# grammar book / livre de grammaire



## mingze13

I'm in need of an advanced French grammar book.   Price not an object.  

Can anyone identify books they have used successfully at advanced college or perhaps graduate level, in Canada/US/UK.  

I see many available at Amazon etc. but would like recommendations for better/worse.  

Many thanks
Anne

*[Moderator note: many threads about grammar books have been merged here.]*


----------



## timpeac

We used A comprehensive French Grammar by Byrne and Churchill revised by Glanville Price, and I thought and think it's excellent.


----------



## marat

My daughter's French prof at university (who studied in France) recommended these two books, which I just ordered through Amazon and they haven't arrived yet:

English Grammar for Students of French 2e ed. Jacqueline Morton, Oliver & Hill Press (??)
(She said this book was invalubale to her when she was studying French!)

and
The French They Never Taught You. J.J. Biname et P.G. Socken, Canadian Scholars Press, 2002

Hope this is useful, Mingze!
Mara


----------



## Karlie88

Salut 

Est-ce que quelqu'un peut recommander de bons livres de grammaire pour le Français?
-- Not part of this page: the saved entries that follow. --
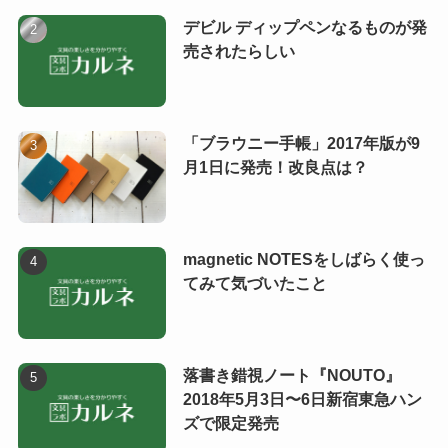
デビル ディップペンなるものが発
売されたらしい
「ブラウニー手帳」2017年版が9
月1日に発売！改良点は？
magnetic NOTESをしばらく使っ
てみて気づいたこと
落書き錯視ノート『NOUTO』
2018年5月3日〜6日新宿東急ハン
ズで限定発売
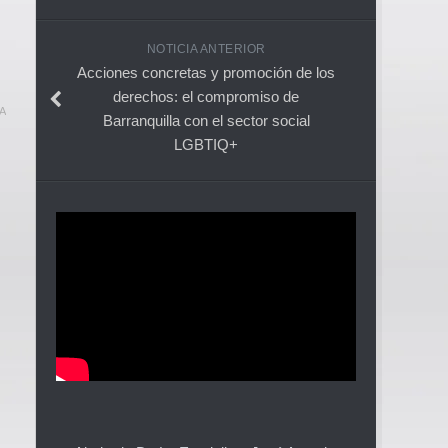
NOTICIA ANTERIOR
Acciones concretas y promoción de los
derechos: el compromiso de
A
Barranquilla con el sector social
LGBTIQ+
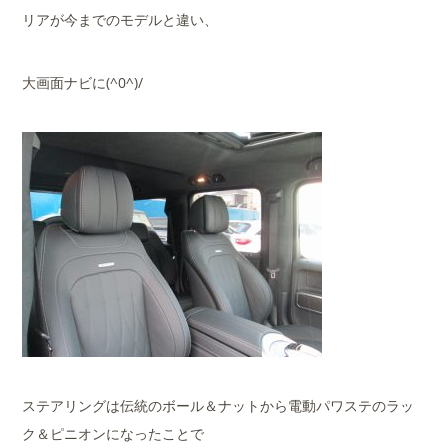
リアが今までのモデルと違い、
大画面ナビに(^0^)/
ステアリングは伝統のボール＆ナットから電動パワステのラッ
ク＆ピニオンになったことで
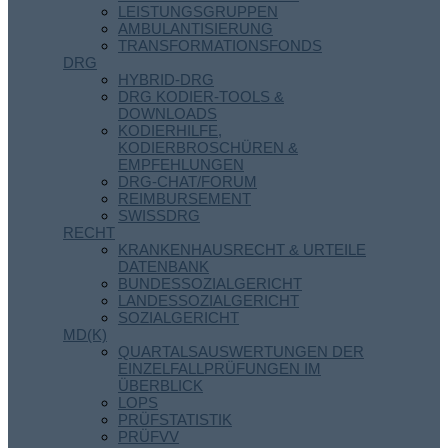
LEISTUNGSGRUPPEN
AMBULANTISIERUNG
TRANSFORMATIONSFONDS
DRG
HYBRID-DRG
DRG KODIER-TOOLS &
DOWNLOADS
KODIERHILFE,
KODIERBROSCHÜREN &
EMPFEHLUNGEN
DRG-CHAT/FORUM
REIMBURSEMENT
SWISSDRG
RECHT
KRANKENHAUSRECHT & URTEILE
DATENBANK
BUNDESSOZIALGERICHT
LANDESSOZIALGERICHT
SOZIALGERICHT
MD(K)
QUARTALSAUSWERTUNGEN DER
EINZELFALLPRÜFUNGEN IM
ÜBERBLICK
LOPS
PRÜFSTATISTIK
PRÜFVV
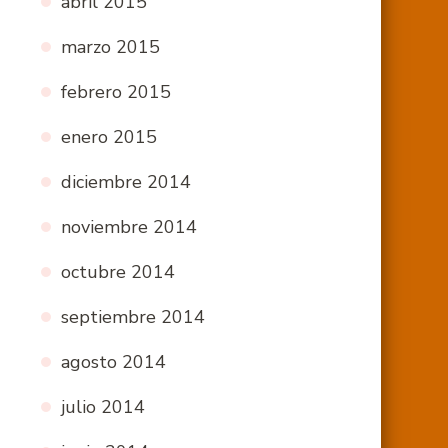
abril 2015
marzo 2015
febrero 2015
enero 2015
diciembre 2014
noviembre 2014
octubre 2014
septiembre 2014
agosto 2014
julio 2014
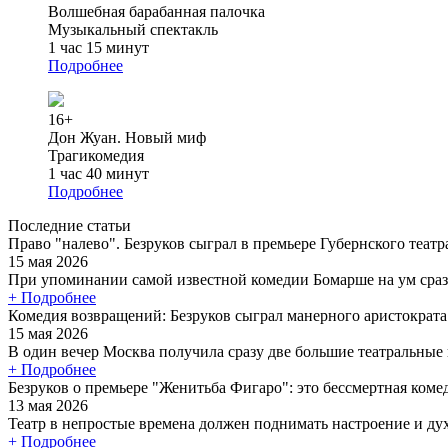
Волшебная барабанная палочка
Музыкальный спектакль
1 час 15 минут
Подробнее
16+
Дон Жуан. Новый миф
Трагикомедия
1 час 40 минут
Подробнее
Последние статьи
Право "налево". Безруков сыграл в премьере Губернского теат
15 мая 2026
При упоминании самой известной комедии Бомарше на ум сраз
+ Подробнее
Комедия возвращений: Безруков сыграл манерного аристократ
15 мая 2026
В один вечер Москва получила сразу две большие театральные
+ Подробнее
Безруков о премьере "Женитьба Фигаро": это бессмертная коме
13 мая 2026
Театр в непростые времена должен поднимать настроение и дух 
+ Подробнее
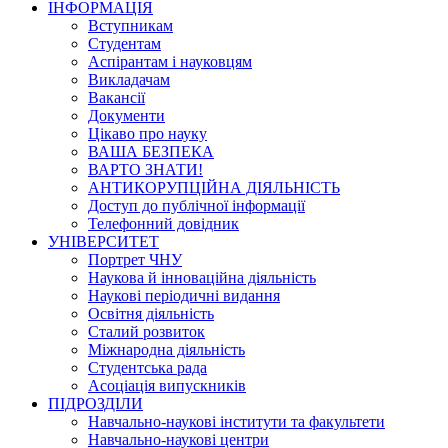
ІНФОРМАЦІЯ
Вступникам
Студентам
Аспірантам і науковцям
Викладачам
Вакансії
Документи
Цікаво про науку
ВАША БЕЗПЕКА
ВАРТО ЗНАТИ!
АНТИКОРУПЦІЙНА ДІЯЛЬНІСТЬ
Доступ до публічної інформації
Телефонний довідник
УНІВЕРСИТЕТ
Портрет ЧНУ
Наукова й інноваційна діяльність
Наукові періодичні видання
Освітня діяльність
Сталий розвиток
Міжнародна діяльність
Студентська рада
Асоціація випускників
ПІДРОЗДІЛИ
Навчально-наукові інститути та факультети
Навчально-наукові центри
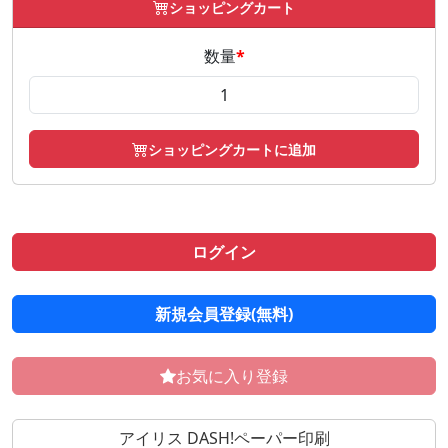
ショッピングカート
数量
*
ショッピングカートに追加
ログイン
新規会員登録(無料)
お気に入り登録
アイリス DASH!ペーパー印刷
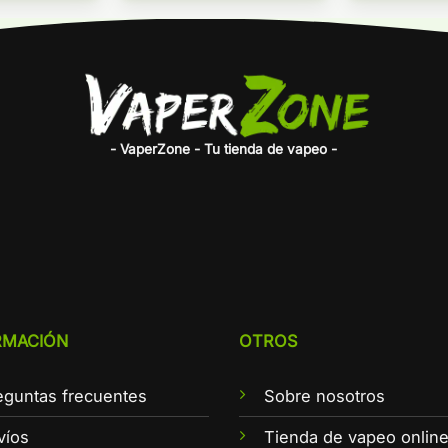
- VaperZone - Tu tienda de vapeo -
RMACIÓN
OTROS
eguntas frecuentes
Sobre nosotros
víos
Tienda de vapeo onlin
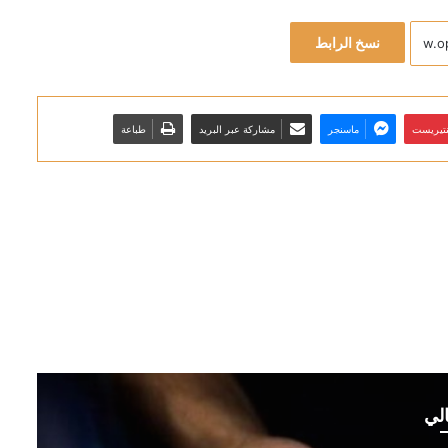
نسخ الرابط
نتيريست
ماسنجر
مشاركة عبر البريد
طباعة
الي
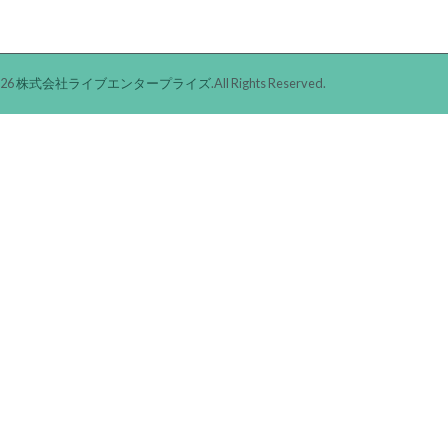
026
株式会社ライブエンタープライズ
.All Rights Reserved.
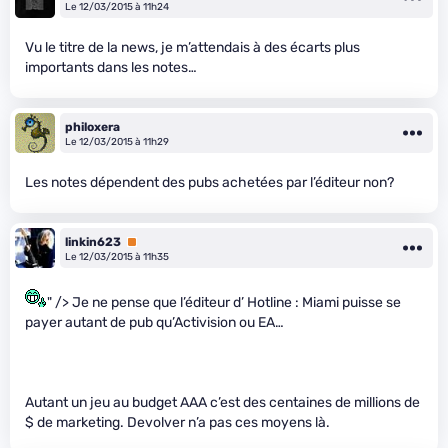
Le 12/03/2015 à 11h24
Vu le titre de la news, je m’attendais à des écarts plus
importants dans les notes…
philoxera
Le 12/03/2015 à 11h29
Les notes dépendent des pubs achetées par l’éditeur non?
linkin623
Premium
Le 12/03/2015 à 11h35
" /> Je ne pense que l’éditeur d’ Hotline : Miami puisse se
payer autant de pub qu’Activision ou EA…
Autant un jeu au budget AAA c’est des centaines de millions de
$ de marketing. Devolver n’a pas ces moyens là.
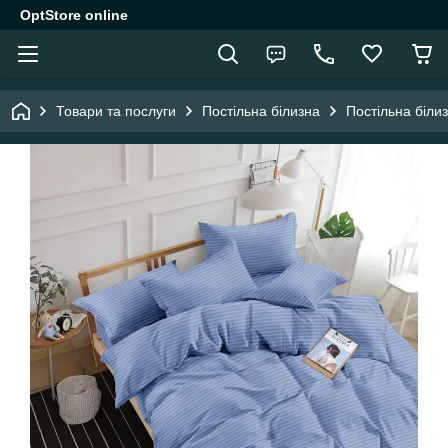
OptStore online
Товари та послуги
Постільна білизна
Постільна біли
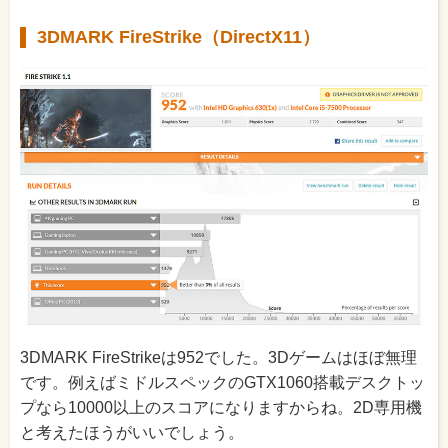
3DMARK FireStrike（DirectX11）
3DMARK FireStrikeは952でした。3Dゲームはほぼ無理
です。例えばミドルスペックのGTX1060搭載デスクトッ
プなら10000以上のスコアになりますからね。2D専用機
と考えたほうがいいでしょう。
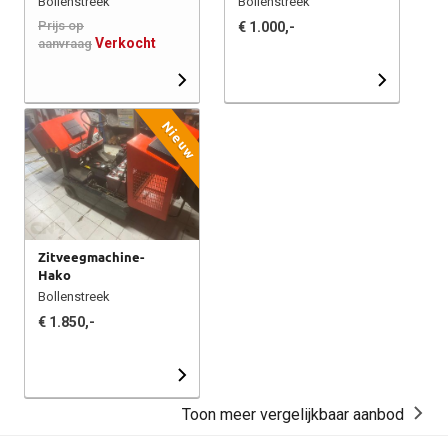
Bollenstreek
Bollenstreek
Prijs op
€ 1.000,-
Verkocht
aanvraag
Nieuw
Zitveegmachine-
Hako
Bollenstreek
€ 1.850,-
Toon meer vergelijkbaar aanbod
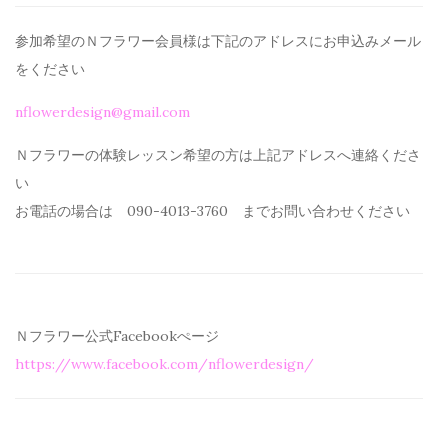
参加希望のＮフラワー会員様は下記のアドレスにお申込みメール
を
ください
nflowerdesign@gmail.com
Ｎフラワーの体験レッスン希望の方は上記アドレスへ連絡くださ
い
お電話の場合は 090-4013-3760 までお問い合わせください
Ｎフラワー公式Facebookぺージ
https://www.facebook.com/
nflowerdesign/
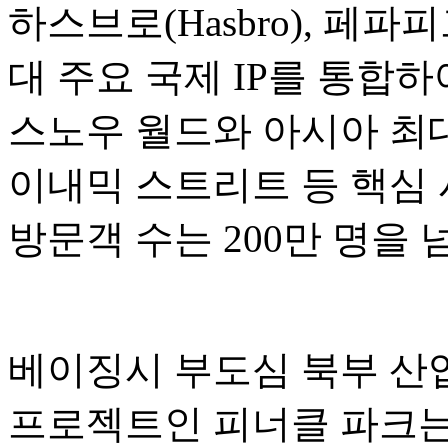
하스브로(Hasbro), 페파피그(P
대 주요 국제 IP를 통합
스노우 월드와 아시아 최대
이내믹 스트리트 등 핵심 
방문객 수는 200만 명을
베이징시 부도심 북부 산업
프로젝트인 피너클 파크는 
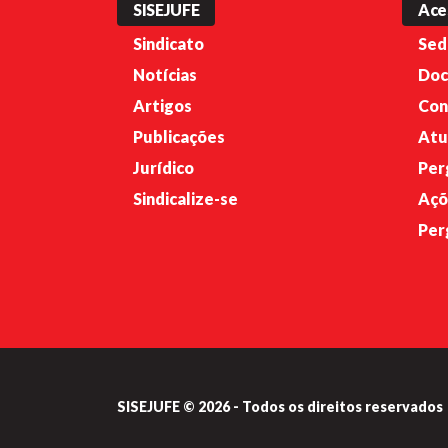
SISEJUFE
Ace
Sindicato
Sed
Notícias
Doc
Artigos
Con
Publicações
Atu
Jurídico
Per
Sindicalize-se
Açõ
Per
SISEJUFE © 2026 - Todos os direitos reservados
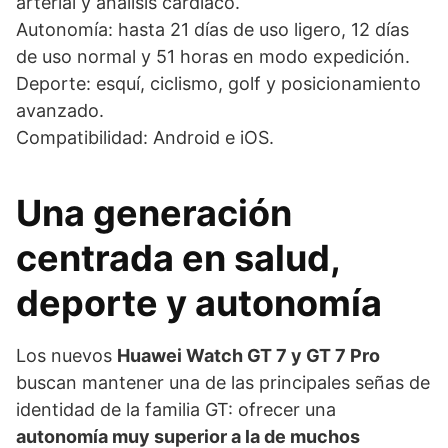
arterial y análisis cardíaco.
Autonomía: hasta 21 días de uso ligero, 12 días
de uso normal y 51 horas en modo expedición.
Deporte: esquí, ciclismo, golf y posicionamiento
avanzado.
Compatibilidad: Android e iOS.
Una generación
centrada en salud,
deporte y autonomía
Los nuevos
Huawei Watch GT 7 y GT 7 Pro
buscan mantener una de las principales señas de
identidad de la familia GT: ofrecer una
autonomía muy superior a la de muchos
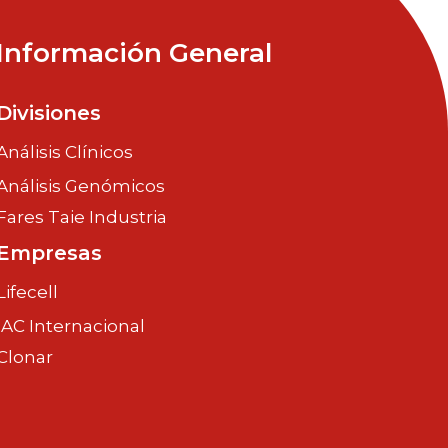
Información General
Divisiones
Análisis Clínicos
Análisis Genómicos
Fares Taie Industria
Empresas
Lifecell
IAC Internacional
Clonar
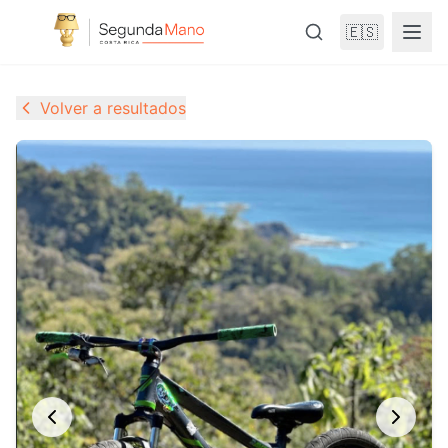
🇪🇸
Volver a resultados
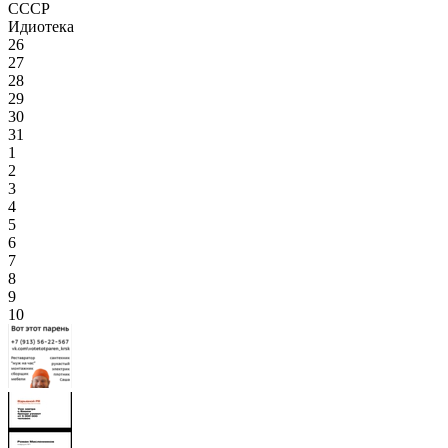
СССР
Идиотека
26
27
28
29
30
31
1
2
3
4
5
6
7
8
9
10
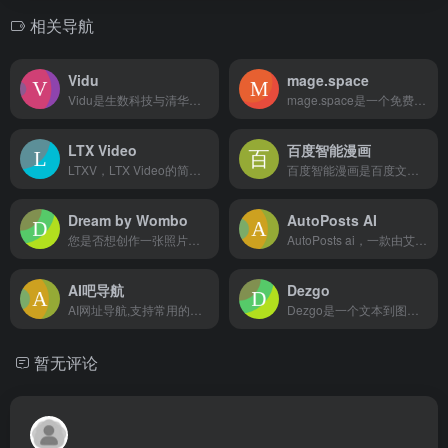
相关导航
Vidu
mage.space
Vidu是生数科技与清华大学合作开发的Vidu视频大模型，凭...
mage.space是一个免费、快速、无过滤的稳定传播平台...
LTX Video
百度智能漫画
LTXV，LTX Video的简称，是由ai公司Lightr...
百度智能漫画是百度文库推出的一项ai漫画生成功能，它利用人工...
Dream by Wombo
AutoPosts AI
您是否想创作一张照片、图片、绘画或图画作为自己的艺术作品？W...
AutoPosts ai，一款由艾德里克开发的自动化短视频创...
AI吧导航
Dezgo
AI网址导航,支持常用的在线工具,导航网址包含写作工具、图像工具、视频工具、对话聊天、办公工具等
Dezgo是一个文本到图像的ai图像生成器，可以根据文本描述...
暂无评论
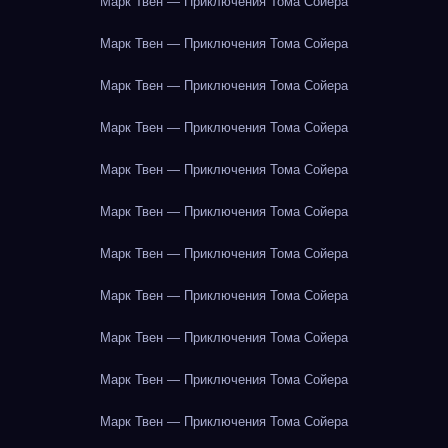
Марк Твен — Приключения Тома Сойера
Марк Твен — Приключения Тома Сойера
Марк Твен — Приключения Тома Сойера
Марк Твен — Приключения Тома Сойера
Марк Твен — Приключения Тома Сойера
Марк Твен — Приключения Тома Сойера
Марк Твен — Приключения Тома Сойера
Марк Твен — Приключения Тома Сойера
Марк Твен — Приключения Тома Сойера
Марк Твен — Приключения Тома Сойера
Марк Твен — Приключения Тома Сойера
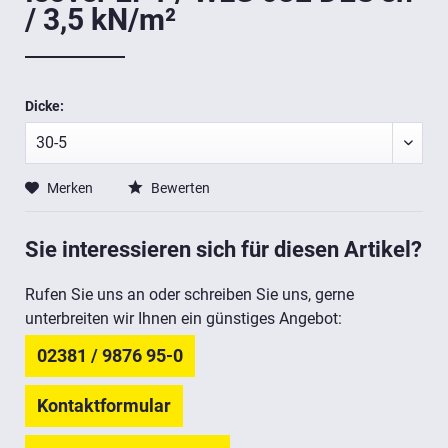
/ 3,5 kN/m²
Dicke:
Merken
Bewerten
Sie interessieren sich für diesen Artikel?
Rufen Sie uns an oder schreiben Sie uns, gerne
unterbreiten wir Ihnen ein günstiges Angebot:
02381 / 9876 95-0
Kontaktformular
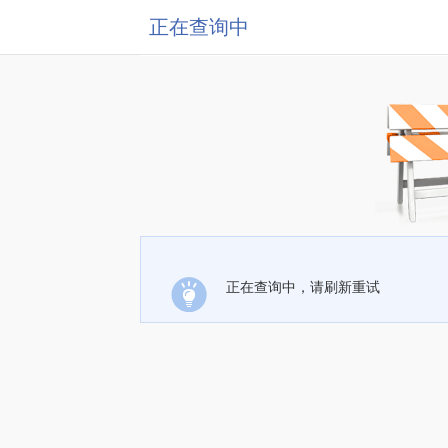
正在查询中
正在查询中，请刷新重试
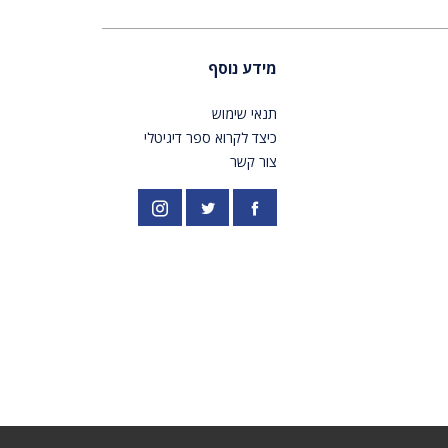
מידע נוסף
תנאי שימוש
כיצד לקרוא ספר דיגיטלי
צור קשר
פייסבוק
אינסטגרם
//twitter.com/PardesPublish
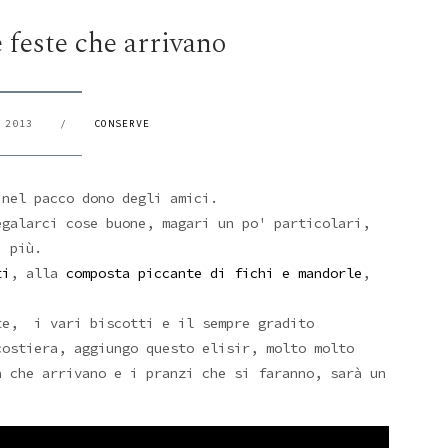
 feste che arrivano
 2013
/
CONSERVE
 nel pacco dono degli amici.
egalarci cose buone, magari un po' particolari,
i più.
ti
, alla
composta piccante di fichi e mandorle
,
e, i vari biscotti e il sempre gradito
costiera, aggiungo questo elisir, molto molto
 che arrivano e i pranzi che si faranno, sarà un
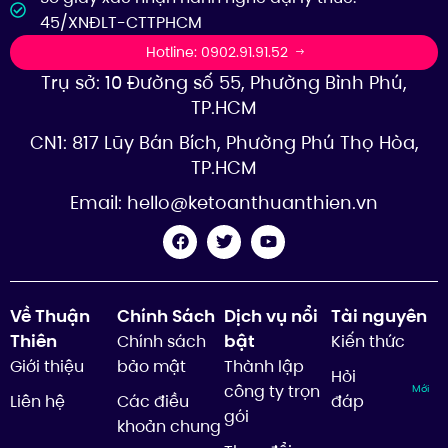
45/XNĐLT-CTTPHCM
Hotline: 0902.91.91.52
Trụ sở: 10 Đường số 55, Phường Bình Phú,
TP.HCM
CN1: 817 Lũy Bán Bích, Phường Phú Thọ Hòa,
TP.HCM
Email:
hello@ketoanthuanthien.vn
Về Thuận
Chính Sách
Dịch vụ nổi
Tài nguyên
Thiên
bật
Chính sách
Kiến thức
Giới thiệu
bảo mật
Thành lập
Hỏi
công ty trọn
Mới
Liên hệ
Các điều
đáp
gói
khoản chung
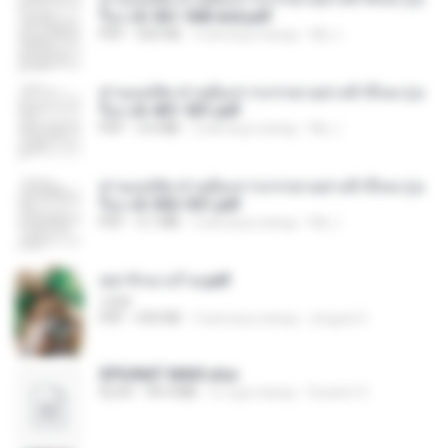
รือง ch 561-568 end.pdf
PDF
502 KB
2 месяца назад
My J.
ท่านแม่ทัพ ท่านต้องการภรรยาอย่างข้าถึงจะรุ่งเ
รือง ch 401-501.pdf
PDF
3.6 MB
2 месяца назад
My J.
ท่านแม่ทัพ ท่านต้องการภรรยาอย่างข้าถึงจะรุ่งเ
รือง ch 502-551.pdf
PDF
3.1 MB
2 месяца назад
My J.
หย่ารักนางร้าย.pdf
1234
PDF
692 KB
3 месяца назад
yingyai S.
SPIUNAT MAVI.xlsx
XLSX
99.4 MB
2 года назад
Susann S.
Je fais ma première année de A-levels et je veux quelque chose m'aider avec la grammaire. Je voudrais un livre avec des explications et aussi des questions.

merci en avance


----------



## nopal

Un Classique !
BESCHERELLE /la Conjugaison/l'Orthographe/la Grammaire /
Editions Hatier

et en ligne_________http://leconjugueur.com/
en anglais________________________http://www.lepointdufle.net/cours-de-francais.htm


----------



## akajjred

Alright I'm 17, I'm just starting to learn French on my own. I am currently using a computer program called Rocket French, it got really good reviews and I really like it so far. My high school doesn't offer French, so I took Spanish and did really well. Well anyway, the way my school taught Spanish was it focused a lot on the writing and reading of Spanish. We did not focus on conversational Spanish at all. We focused a lot more on writing a short story than asking for directions or talking to someone else. Well this Rocket French program is almost the exact opposite, it focuses almost entirely on the conversational aspect of French, which I think is better to learn at first. However, if I'm going to really learn French I'm going to need to improve my grammar, spelling, and conjugation. Does anybody know of any really good books for improving this? I'd prefer one that went from just learning French to advanced and almost fluent learners. 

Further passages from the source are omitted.